Quando não exista número de polícia, deverão ser indicadas as confrontações do local a segurar, afim de não haver dúvidas quanto a este (note que, muitas vezes, existem ou podem vir a existir nomes iguais na mesma localidade!);
Se, na habitação a segurar, o Segurado exercer qualquer profissão, deverá declará-lo expressamente. Por vezes esse facto não agrava o custo do seguro mas permite à Seguradora uma análise de risco mais consentânea e retira a hipótese de ser evocada a respectiva omissão;
Capitais a segurar:
O Segurado só tem vantagem em declarar à Seguradora os valores reais de substituição dos objectos a segurar na data da proposta, isto é: Atribuir aos mesmos, os valores que, nessa data, teria que pagar para os adquirir . Isto para evitar que, em caso de sinistro, a Companhia aplique a REGRA PROPORCIONAL que passo a desenvolver pormenorizadamente, dado tratar-se de uma.
INFORMAÇÃO IMPORTANTE:
Nada obsta a que um Segurado queira distribuir a cobertura dos seus bens por diversas seguradoras ou até segurar só parte dos mesmos, ficando a seu cargo a outra parte. Só que, nesse caso, deverá informar dessa intenção todas as Seguradoras envolvidas na cobertura bem como as percentagens que ficam a cargo de cada uma (ou do próprio segurado).

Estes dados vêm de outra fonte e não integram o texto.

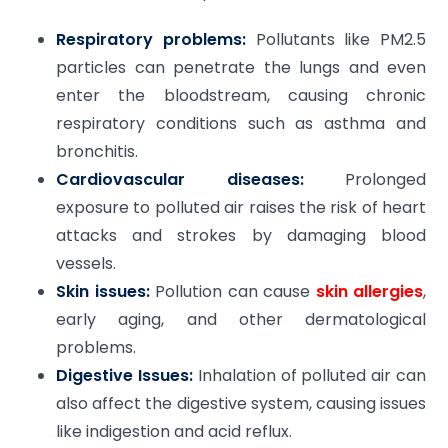
Respiratory problems:
Pollutants like PM2.5
particles can penetrate the lungs and even
enter the bloodstream, causing chronic
respiratory conditions such as asthma and
bronchitis.
Cardiovascular diseases:
Prolonged
exposure to polluted air raises the risk of heart
attacks and strokes by damaging blood
vessels.
Skin issues:
Pollution can cause
skin allergies
,
early aging, and other dermatological
problems.
Digestive Issues:
Inhalation of polluted air can
also affect the digestive system, causing issues
like indigestion and acid reflux.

Se assim proceder, poderá considerar que o seguro está perfeito!
Nunca tente recorrer à sub-valorização dos bens seguros visando uma economia do custo do seguro (prémio)! Em caso de sinistro, sairá sèriamente prejudicado! Explico, através do seguinte exemplo:
Cenário 1:
O segurado A tem um seguro na Companhia XPTO por capital no valor de € 100.000,00. À data do sinistro, os serviços de Peritagem confirmam que os bens seguros valiam efectivamente o valor seguro, (admitindo mesmo uma pequena oscilação) e que o valor do sinistro é de € 2.000,00
(neste cenário e porque o seguro estava perfeito, o Segurado será indemnizado pelo valor total do sinistro, neste caso por € 2.000,00).
Cenário 2:
O segurado B tem um seguro na Companhia XPTO por capital no valor de € 100.000,00. (embora os bens valessem 200.000,00 foram sub-avaliados porque o custo do seguro foi considerado incomportável para as suas possibilidades).
À data do sinistro, os serviços de Peritagem verificam que os bens seguros valiam à volta de € 200.000,00 e que o valor do sinistro é de € 2.000,00.
(neste cenário e porque o seguro estava imperfeito, o Segurado será indemnizado apenas por €1.000,00 dado que foi aplicada a citada REGRA PROPORCIONAL)
De facto esta regra tem sido a origem de grandes conflitos entre Segurados e Seguradoras mas tem que ser entendido que o facto do Segurado não poder pagar um prémio de seguro ajustado ao valor a segurar, não é por isso que os objectos valem menos! Apenas que se pode equiparar, no Cenário 2, que o segurado distribuiu (na proporção de 50%) o risco por 2 Seguradoras: 1 a XPTO e a outra, representada por si mesmo. Claro que, em caso de sinistro, as 2 entidades (XPTO e Segurado) terão que liquidar na respectiva proporção o valor dos prejuizos!
Seria injusto que um Segurado, pagando à Seguradora a segurança apenas metade pela cobertura de bens com valor idêntico ao de outro, em caso de sinistro de igual proporção, viesse a receber indemnização igual à daquele que, ao efectuar o seguro declarou os bens pelo seu valor real, pagando por isso o dobro do prémio!